- Born: John Mein Edinburgh, Scotland
- Died: London, England
- Other name: -
- Occupations: Bookseller; newspaper publisher
- Title: -
- Spouse: -
- Family: -

= John Mein (publisher) =

John Mein (b. Edinburgh, Scotland; d. London, England) was a Boston, Massachusetts, bookseller and publisher in the time before the American Revolution.
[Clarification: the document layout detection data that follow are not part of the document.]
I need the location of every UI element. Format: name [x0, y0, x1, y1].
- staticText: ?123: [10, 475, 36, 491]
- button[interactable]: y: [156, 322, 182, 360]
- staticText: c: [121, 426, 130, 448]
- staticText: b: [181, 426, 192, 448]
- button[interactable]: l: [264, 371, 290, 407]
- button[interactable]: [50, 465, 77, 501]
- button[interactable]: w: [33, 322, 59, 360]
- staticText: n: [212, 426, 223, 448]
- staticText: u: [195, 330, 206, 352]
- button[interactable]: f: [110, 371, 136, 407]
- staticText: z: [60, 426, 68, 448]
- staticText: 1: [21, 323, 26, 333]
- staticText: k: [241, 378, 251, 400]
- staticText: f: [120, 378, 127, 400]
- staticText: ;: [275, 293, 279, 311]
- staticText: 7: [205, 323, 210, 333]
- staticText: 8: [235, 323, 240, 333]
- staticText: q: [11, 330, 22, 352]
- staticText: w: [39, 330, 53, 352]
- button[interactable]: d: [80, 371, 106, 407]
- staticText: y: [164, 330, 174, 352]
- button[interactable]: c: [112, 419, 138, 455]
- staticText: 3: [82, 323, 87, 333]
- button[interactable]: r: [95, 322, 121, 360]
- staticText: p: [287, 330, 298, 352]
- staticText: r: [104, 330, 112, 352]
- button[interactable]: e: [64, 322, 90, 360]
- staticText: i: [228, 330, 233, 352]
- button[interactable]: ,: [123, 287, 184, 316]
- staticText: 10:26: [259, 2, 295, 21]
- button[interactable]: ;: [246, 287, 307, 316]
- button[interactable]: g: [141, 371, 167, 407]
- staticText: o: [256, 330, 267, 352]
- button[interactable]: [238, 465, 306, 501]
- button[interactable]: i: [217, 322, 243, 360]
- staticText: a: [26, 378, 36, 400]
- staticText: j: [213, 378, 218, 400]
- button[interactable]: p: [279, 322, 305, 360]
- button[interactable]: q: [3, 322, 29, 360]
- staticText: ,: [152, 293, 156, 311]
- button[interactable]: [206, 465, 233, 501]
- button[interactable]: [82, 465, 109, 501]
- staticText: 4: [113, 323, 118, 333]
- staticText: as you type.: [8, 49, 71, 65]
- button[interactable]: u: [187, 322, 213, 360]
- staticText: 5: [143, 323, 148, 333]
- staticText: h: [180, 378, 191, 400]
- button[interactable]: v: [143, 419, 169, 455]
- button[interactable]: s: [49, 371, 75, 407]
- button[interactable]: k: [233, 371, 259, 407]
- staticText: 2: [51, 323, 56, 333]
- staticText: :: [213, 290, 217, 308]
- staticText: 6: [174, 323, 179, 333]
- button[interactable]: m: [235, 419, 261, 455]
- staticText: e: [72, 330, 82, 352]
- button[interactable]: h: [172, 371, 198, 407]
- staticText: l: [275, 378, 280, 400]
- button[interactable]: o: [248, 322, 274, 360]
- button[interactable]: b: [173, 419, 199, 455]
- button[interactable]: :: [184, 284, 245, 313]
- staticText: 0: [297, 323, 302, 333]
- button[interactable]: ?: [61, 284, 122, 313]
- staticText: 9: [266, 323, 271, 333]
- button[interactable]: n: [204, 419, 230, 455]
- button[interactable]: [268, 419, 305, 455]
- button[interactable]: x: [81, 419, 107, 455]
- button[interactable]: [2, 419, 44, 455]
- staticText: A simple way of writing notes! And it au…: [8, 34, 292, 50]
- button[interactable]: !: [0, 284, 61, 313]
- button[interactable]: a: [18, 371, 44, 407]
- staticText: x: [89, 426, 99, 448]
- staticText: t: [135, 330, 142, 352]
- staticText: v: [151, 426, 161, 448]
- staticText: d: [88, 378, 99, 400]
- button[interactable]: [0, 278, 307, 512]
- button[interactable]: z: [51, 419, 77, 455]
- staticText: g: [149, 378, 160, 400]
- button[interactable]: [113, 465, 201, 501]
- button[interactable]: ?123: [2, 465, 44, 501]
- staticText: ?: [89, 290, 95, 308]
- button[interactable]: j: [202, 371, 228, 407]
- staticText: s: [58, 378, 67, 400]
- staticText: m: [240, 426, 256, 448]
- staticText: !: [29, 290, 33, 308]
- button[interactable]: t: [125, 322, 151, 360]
Mein started Boston's first circulating library, and with his business partner, John Fleeming, Mein published the Loyalist newspaper, the Boston Chronicle, the first semi-weekly in New England.

==Early years==
Mein, son of John Mein, was born in Edinburgh where he received a good education before entering the bookselling business. In 1754, he apprenticed to Edinburgh bookseller, John Trail, and in 1760, he became Burgess and Guild Brother of Edinburgh. In 1761, Mein advertised a variety of children's books, and in November 1763, he announced that he would give up his business the following year.

==Career==
Mein emigrated to Boston in October 1764 with a large quantity of books and linens. With Robert Sandeman (nephew of Robert Sandeman the theologian), Mein opened a store advertising English and Scottish prayer books, and beer from Edinburgh. Within the year, Mein dissolved the partnership with Sandeman.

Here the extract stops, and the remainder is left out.